**INSTRUCTIONS FOR THE TASK**
Work out how many lines in the records contain the word "SADDLEBAG", and give that number alone.

**MATERIAL SHOWN**

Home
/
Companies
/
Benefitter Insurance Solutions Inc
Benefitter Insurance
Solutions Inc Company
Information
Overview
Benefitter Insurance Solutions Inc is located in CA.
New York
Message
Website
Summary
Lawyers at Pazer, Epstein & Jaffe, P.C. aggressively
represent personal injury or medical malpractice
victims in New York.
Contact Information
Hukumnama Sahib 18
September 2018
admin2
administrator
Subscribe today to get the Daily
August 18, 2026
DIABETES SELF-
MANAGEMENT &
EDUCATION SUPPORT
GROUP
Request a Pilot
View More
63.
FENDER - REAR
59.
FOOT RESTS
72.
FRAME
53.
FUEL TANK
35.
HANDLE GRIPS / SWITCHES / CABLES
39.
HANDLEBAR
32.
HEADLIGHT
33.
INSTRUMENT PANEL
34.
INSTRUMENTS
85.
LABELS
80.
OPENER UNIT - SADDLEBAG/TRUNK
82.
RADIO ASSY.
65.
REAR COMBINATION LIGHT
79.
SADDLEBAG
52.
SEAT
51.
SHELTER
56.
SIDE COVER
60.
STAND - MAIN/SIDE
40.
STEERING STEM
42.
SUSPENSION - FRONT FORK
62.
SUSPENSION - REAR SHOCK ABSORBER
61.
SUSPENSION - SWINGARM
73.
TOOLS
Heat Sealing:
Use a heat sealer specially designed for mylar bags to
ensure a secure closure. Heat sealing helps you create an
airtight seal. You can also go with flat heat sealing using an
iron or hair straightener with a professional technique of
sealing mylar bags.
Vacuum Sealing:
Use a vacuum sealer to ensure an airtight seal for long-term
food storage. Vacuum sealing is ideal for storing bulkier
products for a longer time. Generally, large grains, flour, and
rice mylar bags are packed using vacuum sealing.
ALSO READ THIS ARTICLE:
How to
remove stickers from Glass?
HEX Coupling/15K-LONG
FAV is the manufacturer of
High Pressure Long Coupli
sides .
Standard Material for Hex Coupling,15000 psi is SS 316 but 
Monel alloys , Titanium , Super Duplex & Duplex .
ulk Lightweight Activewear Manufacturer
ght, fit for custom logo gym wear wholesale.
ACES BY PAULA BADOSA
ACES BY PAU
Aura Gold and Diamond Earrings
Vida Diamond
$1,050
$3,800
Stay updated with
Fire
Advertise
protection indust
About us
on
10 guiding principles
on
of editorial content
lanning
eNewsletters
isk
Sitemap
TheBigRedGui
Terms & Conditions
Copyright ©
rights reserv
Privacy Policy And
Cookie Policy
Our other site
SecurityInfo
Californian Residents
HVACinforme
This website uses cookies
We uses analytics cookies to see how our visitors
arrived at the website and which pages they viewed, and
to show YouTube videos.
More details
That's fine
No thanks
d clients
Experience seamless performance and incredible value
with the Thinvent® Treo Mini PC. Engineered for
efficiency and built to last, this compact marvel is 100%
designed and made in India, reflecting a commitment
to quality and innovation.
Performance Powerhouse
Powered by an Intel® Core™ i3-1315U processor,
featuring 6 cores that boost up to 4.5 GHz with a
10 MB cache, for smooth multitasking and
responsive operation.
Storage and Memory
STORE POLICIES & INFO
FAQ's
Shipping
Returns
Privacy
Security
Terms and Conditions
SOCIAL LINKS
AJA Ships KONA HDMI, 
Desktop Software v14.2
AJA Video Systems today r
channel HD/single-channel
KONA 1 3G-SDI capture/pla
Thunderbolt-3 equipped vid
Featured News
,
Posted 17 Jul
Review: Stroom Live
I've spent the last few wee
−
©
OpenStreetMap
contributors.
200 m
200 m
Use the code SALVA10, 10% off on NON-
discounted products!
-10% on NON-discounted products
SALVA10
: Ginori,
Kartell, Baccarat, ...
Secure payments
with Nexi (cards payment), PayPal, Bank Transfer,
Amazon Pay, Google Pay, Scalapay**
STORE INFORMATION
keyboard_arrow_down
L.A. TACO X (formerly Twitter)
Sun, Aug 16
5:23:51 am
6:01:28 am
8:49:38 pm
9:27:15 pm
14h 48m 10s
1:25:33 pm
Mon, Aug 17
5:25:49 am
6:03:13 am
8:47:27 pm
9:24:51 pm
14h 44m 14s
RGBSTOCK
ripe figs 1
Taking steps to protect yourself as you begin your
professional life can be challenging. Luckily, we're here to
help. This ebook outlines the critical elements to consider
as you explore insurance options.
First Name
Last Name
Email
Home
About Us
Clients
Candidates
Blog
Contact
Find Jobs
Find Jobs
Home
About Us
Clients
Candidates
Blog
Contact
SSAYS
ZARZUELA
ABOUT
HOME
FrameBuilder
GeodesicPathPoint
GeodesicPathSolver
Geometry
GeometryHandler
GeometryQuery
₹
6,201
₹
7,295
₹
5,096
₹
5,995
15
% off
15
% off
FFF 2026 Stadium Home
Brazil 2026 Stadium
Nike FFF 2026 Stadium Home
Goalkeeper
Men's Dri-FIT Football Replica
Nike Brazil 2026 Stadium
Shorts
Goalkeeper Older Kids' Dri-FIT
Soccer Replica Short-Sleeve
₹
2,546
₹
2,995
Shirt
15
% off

**ANSWER BOX**
2